The Deputy will be aware I met with representatives from both Ulster Bank and its parent company in recent months. During these engagements, I strongly emphasised the importance of timely communication with staff, customers and other stakeholders about the future of Ulster Bank. I also met with the Financial Services Union, FSU, and the Minister of State, Deputy Fleming, met the FSU yesterday.

Let us recap what we are talking about as regards job losses. In Bank of Ireland there will be 1,400 to 1,700 redundancies. In Ulster Bank 2,800 jobs are in jeopardy, as are 300 at PTSB and 1,500 at AIB. The grand total is more than 6,000. It is not good enough for the Government to say market forces rule and it is not going to interfere, or it appealed to the boards of the banks to play by the Queensberry rules, etc. A pause should be put on these redundancies and closures, at the very least until the end of the Covid pandemic. The FSU has raised the idea of a banking forum, which could look at issues such as improving customer services, improving the work-life balance of staff and so on. Perhaps optional redeployment into other areas could be part of that forum. What does the Minister have to say about that proposal put forward by that trade union?

It is only very recently that I have ever heard Deputy Barry talk about the people who work in the banks. Any time he stood up all he had were words of harsh criticism for banks, which at times I understand, but I have never heard him make any reference to the people who work in the banks in any exchange with me until recent weeks. I welcome his new-found interest in the people who work for the banks.

It has always been a priority of mine to see how we can put policies in place that allow our banks to grow in such a way as to allow them maximise employment. However, I do not play a role in that area nor can I direct the banks on how many people they employ or where those people should be employed. I do not have that power. Deputy Barry wants to complete the nationalisation of our banks so perhaps he might explain how we would be able to pay for that. I regret many of the decisions that have been made and wish they were otherwise but I do not play a role in that regard and I cannot direct the banks to reverse them.

I assure the Minister that my interest in the well-being of bank workers is far from new-found. If he talked to some of the bank workers I have assisted in their various campaigns in the 1980s, 1990s, 2000s and 2010s, that might clarify the position for him. We will leave that matter there.

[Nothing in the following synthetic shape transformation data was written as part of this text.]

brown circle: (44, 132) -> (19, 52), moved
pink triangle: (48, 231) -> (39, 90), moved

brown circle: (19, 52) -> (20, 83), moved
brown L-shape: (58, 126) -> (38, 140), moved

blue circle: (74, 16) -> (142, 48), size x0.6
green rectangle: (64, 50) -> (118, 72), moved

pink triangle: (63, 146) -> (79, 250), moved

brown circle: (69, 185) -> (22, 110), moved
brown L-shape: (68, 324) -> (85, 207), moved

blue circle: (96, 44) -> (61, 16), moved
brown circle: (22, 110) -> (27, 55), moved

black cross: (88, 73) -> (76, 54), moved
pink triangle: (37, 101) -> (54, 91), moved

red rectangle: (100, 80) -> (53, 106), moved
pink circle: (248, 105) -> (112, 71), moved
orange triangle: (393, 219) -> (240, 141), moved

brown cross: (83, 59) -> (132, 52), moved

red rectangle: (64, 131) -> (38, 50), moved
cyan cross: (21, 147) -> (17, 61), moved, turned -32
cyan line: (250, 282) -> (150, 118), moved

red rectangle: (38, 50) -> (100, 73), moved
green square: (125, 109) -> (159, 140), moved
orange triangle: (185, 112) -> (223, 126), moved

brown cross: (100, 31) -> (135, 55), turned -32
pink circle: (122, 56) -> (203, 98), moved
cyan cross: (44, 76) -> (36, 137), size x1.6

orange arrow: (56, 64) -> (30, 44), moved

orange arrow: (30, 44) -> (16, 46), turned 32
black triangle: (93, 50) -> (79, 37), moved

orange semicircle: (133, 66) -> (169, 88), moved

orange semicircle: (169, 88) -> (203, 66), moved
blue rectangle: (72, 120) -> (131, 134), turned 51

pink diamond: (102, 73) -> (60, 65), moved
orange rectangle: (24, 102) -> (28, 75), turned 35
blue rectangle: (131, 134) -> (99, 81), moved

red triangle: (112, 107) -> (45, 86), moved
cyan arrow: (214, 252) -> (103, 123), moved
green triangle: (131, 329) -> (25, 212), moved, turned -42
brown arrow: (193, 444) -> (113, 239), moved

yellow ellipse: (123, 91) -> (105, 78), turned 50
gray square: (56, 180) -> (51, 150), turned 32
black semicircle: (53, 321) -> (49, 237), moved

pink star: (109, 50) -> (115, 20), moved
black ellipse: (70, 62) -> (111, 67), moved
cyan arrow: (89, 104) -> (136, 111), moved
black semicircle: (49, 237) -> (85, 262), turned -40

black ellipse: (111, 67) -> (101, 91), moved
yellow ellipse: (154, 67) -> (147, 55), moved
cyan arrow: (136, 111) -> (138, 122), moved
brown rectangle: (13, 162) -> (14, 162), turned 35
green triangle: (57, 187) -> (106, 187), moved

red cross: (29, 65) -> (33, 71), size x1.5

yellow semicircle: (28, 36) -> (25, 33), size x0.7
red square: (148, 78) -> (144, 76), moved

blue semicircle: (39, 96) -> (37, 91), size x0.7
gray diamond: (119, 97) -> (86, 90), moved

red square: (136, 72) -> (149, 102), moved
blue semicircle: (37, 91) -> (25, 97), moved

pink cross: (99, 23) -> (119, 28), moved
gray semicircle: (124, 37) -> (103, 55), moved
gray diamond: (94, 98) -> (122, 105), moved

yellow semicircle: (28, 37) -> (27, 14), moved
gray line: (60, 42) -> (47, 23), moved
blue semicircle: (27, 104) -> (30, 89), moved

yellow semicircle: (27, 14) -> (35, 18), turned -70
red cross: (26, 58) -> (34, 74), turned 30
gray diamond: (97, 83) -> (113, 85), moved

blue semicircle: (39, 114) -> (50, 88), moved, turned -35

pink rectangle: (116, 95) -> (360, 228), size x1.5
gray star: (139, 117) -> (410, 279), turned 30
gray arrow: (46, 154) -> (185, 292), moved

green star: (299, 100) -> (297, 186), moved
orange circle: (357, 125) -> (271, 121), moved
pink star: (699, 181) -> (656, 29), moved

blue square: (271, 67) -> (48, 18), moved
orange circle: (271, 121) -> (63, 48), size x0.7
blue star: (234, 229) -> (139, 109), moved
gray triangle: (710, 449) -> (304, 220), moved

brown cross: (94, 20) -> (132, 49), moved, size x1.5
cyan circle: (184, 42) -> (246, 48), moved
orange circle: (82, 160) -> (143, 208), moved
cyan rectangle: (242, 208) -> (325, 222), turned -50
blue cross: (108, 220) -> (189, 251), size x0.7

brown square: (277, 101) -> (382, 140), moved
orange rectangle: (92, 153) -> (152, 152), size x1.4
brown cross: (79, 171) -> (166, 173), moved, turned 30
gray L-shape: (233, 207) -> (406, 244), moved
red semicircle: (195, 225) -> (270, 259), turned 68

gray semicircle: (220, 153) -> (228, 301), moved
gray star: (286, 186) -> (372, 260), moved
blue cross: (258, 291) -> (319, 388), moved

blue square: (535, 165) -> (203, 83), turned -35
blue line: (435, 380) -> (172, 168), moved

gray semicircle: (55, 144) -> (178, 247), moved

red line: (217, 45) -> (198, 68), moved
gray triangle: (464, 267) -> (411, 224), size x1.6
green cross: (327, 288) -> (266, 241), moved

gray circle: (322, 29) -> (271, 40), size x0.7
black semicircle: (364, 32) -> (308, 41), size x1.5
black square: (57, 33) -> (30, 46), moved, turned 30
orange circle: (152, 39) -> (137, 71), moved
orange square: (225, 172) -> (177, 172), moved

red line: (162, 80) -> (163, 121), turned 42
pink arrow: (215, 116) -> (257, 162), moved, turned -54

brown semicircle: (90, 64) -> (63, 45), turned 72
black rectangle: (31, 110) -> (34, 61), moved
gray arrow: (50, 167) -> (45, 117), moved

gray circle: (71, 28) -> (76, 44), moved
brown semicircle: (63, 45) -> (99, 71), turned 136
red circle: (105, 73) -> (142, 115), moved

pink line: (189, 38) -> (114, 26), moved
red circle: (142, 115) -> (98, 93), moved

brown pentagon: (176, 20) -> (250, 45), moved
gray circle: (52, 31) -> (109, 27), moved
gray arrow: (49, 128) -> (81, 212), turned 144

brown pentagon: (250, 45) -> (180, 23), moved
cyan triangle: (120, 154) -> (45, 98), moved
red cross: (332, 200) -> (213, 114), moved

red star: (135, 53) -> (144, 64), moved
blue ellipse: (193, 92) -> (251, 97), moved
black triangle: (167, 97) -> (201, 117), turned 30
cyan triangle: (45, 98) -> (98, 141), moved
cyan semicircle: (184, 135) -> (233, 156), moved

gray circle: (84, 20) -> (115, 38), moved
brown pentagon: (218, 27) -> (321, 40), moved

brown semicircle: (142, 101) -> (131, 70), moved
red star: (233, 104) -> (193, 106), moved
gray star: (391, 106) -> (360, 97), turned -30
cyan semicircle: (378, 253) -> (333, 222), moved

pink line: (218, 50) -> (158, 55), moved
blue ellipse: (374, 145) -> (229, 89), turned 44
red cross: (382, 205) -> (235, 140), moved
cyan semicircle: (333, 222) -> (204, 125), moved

This is a test for the Government. There are massive redundancies coming down the line in retail, and post Covid there will be massive redundancies in other industries as well. Now there are more than 6,000 jobs on the line in the banking sector. Are the Minister and the Government going to stand on the sidelines or stand idly by and say the market rules and there is nothing they can do? Will the Government make meek appeals to the boards of the banks to show a little bit of fair play and compassion or will it intervene in a serious way in an attempt to defend jobs and services? The ball is in the Minister's court.

I am well aware of the responsibilities I have. It is interesting to hear the Deputy refer to the interest he appears to have had for many decades in the people who work for those banks. I stand by the comment I made. The first time he ever raised this matter with me was in recent weeks.

I am of course aware of the challenges many big employers face within our country, but many of them are employers in which this country and its taxpayers do not have a share. As regards the banking system to which we are referring, we do have a share in each of the three banks but we do not have a role in the commercial decisions those banks make. Deputy Barry knows that. He knows I do not have the legal power to intervene and do what he is looking for me to do. He knows I cannot mandate boards of banks to do things differently from what they are planning regarding employment. What I have looked to do is engage directly with the banks. Through the engagement I have had with NatWest, for example, I look to deal seriously with the issues to which the Deputy is referring, as opposed to making the kind of comments he has just made.

Question No. 59 replied to with Written Answers.